BERLIN — A 34-year-old woman was buried in a Berlin cemetery on Tuesday, thousands of miles from her home in Syria and hundreds from the shores of Italy that eluded her while she was alive.
Pallbearers carried a white coffin covered with a red shroud and flowers and laid it before rows of empty chairs, each taped with a sheet of white paper bearing the name of a German politician.
The woman perished at sea on her way to the Italian coast in early March. Her name was withheld to protect her surviving husband and three children, who are in Germany and seeking asylum. The woman was among the thousands struggling to reach Europe’s southern and eastern borders.
With her family’s permission, her body was exhumed from a plot in Sicily and buried in Germany as part of a political demonstration called “The Dead are Coming,” which was organized by the Center for Political Beauty, a Berlin-based art group that focuses on protest. The reburial was the first of several planned by the group and one of a number of events being staged throughout Europe to generate attention and pressure leaders to deal with a growing humanitarian crisis.
About 54,000 migrants have arrived in Italy this year, fleeing turmoil and war to seek a new beginning on the Continent, according to Frontex, the agency that protects Europe’s borders. About 1,800 have died at sea this year, and thousands more are in legal limbo, awaiting word on whether they will be granted asylum or given other lawful status so they can settle and work.
European leaders have failed to reach agreement on a comprehensive plan to accommodate the newcomers, with no solution to the political gridlock in sight.
On Tuesday, European Union interior ministers struggled at a meeting in Luxembourg to narrow the divisions over plans for a quota system that would distribute at least 40,000 migrants across the Continent.
The plans, which would force all 28 member states to take in migrants to relieve the burden on countries like Italy, were announced last month by the bloc’s executive arm but have since run into strong opposition. Germany supports the plan and has been working to encourage other European nations to sign on.
The interior ministers backed away from making any decisions on whether to carry out or scrap the quota plan, and they were expected to leave the politically explosive issue to European leaders who are scheduled to meet in Brussels next week. But with anti-immigration fervor strengthening nationalist parties, many European politicians have balked at committing to taking in more migrants.
At the same time, more groups are stepping forward to highlight the crisis, holding demonstrations to emphasize the human toll of inaction.
In Lyon, France, dozens of young people lay down in front of City Hall on Tuesday to call attention to a standoff over hundreds of Africans who have been stranded on the rocky border between France and Italy.
People seeking asylum in Austria and in Germany have organized marches in those countries to protest conditions they say are inhuman or unfair, such as laws that prevent asylum seekers from moving freely about the country while their applications are being processed.
The husband of the woman buried on Tuesday was unable to attend the ceremony because of such a law, said Philipp Ruch, 34, the artistic organizer of the Center for Political Beauty. The husband followed the burial through a video link the group arranged for him.
The funeral was attended by about 100 people and led by an imam. An empty child’s coffin, also white, was included in the procession but not buried. It was a symbolic acknowledgment of the woman’s youngest child, a 2-year-old who is believed to have also perished at sea, but whose body was never recovered.
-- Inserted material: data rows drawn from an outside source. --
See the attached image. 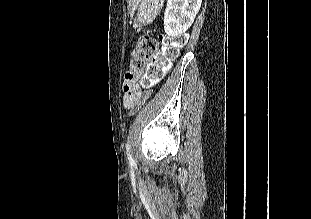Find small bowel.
<instances>
[{
  "label": "small bowel",
  "instance_id": "obj_1",
  "mask_svg": "<svg viewBox=\"0 0 311 219\" xmlns=\"http://www.w3.org/2000/svg\"><path fill=\"white\" fill-rule=\"evenodd\" d=\"M137 76L128 72L125 74L122 89H123V105L130 112H135L142 104L150 97L152 90L151 86L154 83L149 84V88L140 89L136 86Z\"/></svg>",
  "mask_w": 311,
  "mask_h": 219
}]
</instances>
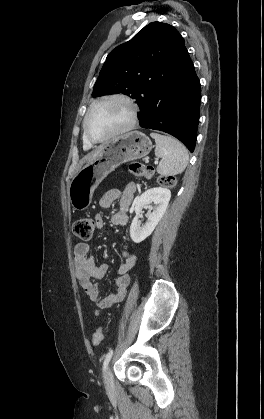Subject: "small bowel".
Segmentation results:
<instances>
[{"label":"small bowel","mask_w":264,"mask_h":419,"mask_svg":"<svg viewBox=\"0 0 264 419\" xmlns=\"http://www.w3.org/2000/svg\"><path fill=\"white\" fill-rule=\"evenodd\" d=\"M135 191V183H128L123 189L115 187L103 194L100 200V205L103 208H108L113 202L119 200V210L110 218L112 225L120 227L127 225L129 220L127 211L132 204ZM95 224L98 229L105 227V220L102 215L97 214L95 216ZM122 256L123 262L117 269L118 277L115 292L100 298L99 281L105 277L109 266L107 264L96 265L90 246L87 243H78L74 248L76 278L87 297L98 308L97 314L120 302L125 297L130 283L129 272L135 266L137 256L129 250L123 251Z\"/></svg>","instance_id":"small-bowel-1"}]
</instances>
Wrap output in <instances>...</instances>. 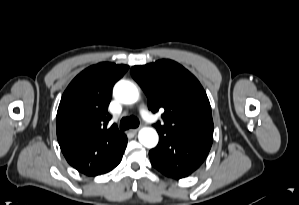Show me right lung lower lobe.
Masks as SVG:
<instances>
[{
	"mask_svg": "<svg viewBox=\"0 0 299 205\" xmlns=\"http://www.w3.org/2000/svg\"><path fill=\"white\" fill-rule=\"evenodd\" d=\"M127 145V138L125 139L122 148L120 149V151L113 157L112 160H110L103 168H101L98 172H96L95 174H93L92 176H96V175H100V174H104L107 173L109 171H111L112 169H114L121 161L123 153L125 151Z\"/></svg>",
	"mask_w": 299,
	"mask_h": 205,
	"instance_id": "obj_1",
	"label": "right lung lower lobe"
}]
</instances>
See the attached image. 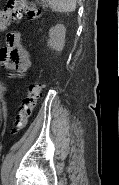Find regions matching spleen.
I'll use <instances>...</instances> for the list:
<instances>
[{"label": "spleen", "mask_w": 119, "mask_h": 185, "mask_svg": "<svg viewBox=\"0 0 119 185\" xmlns=\"http://www.w3.org/2000/svg\"><path fill=\"white\" fill-rule=\"evenodd\" d=\"M56 12H73L76 9L77 0H41Z\"/></svg>", "instance_id": "spleen-1"}]
</instances>
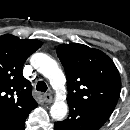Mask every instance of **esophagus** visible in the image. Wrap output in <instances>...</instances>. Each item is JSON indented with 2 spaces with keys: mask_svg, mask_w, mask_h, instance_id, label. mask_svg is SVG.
I'll list each match as a JSON object with an SVG mask.
<instances>
[{
  "mask_svg": "<svg viewBox=\"0 0 130 130\" xmlns=\"http://www.w3.org/2000/svg\"><path fill=\"white\" fill-rule=\"evenodd\" d=\"M52 100H53V97L51 94H49V93L44 94V101L46 103H50V102H52Z\"/></svg>",
  "mask_w": 130,
  "mask_h": 130,
  "instance_id": "34e87169",
  "label": "esophagus"
}]
</instances>
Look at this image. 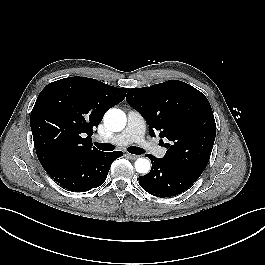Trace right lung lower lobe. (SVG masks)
<instances>
[{"mask_svg":"<svg viewBox=\"0 0 265 265\" xmlns=\"http://www.w3.org/2000/svg\"><path fill=\"white\" fill-rule=\"evenodd\" d=\"M123 152H99L55 164L45 171L62 187L75 192H85L104 183L111 163Z\"/></svg>","mask_w":265,"mask_h":265,"instance_id":"98d812e1","label":"right lung lower lobe"}]
</instances>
“Our aim is to honor the dead by bringing them here and giving them a proper burial,” Mr. Ruch said. He said that part of the aim of the ceremony was to display a “parallel foreign policy for Germany.”
Critics, including many on social media, said the project was in bad taste and disrespectful to the dead. Others questioned the premise of using the corpses for performance art.
Germany’s Interior Ministry, which is responsible for refugee policy, declined to comment on the event, but pointed out that Thomas de Maizière, the interior minister, has been working to ease the plight of refugees and offer aid to both Italy and Greece, two of the countries that are straining most under the influx from the sea.
According to the Center for Political Beauty’s crowdfunding page, the group raised more than 34,000 euros, or $30,244, in a day to cover the costs of burials, estimated at €14,900 for each transfer and burial.
More burials are to take place later in the week, and a protest march is being organized for Sunday through the heart of the German capital to Chancellor Angela Merkel’s doorstep. The group plans to create a cemetery in the garden in front of the chancellery.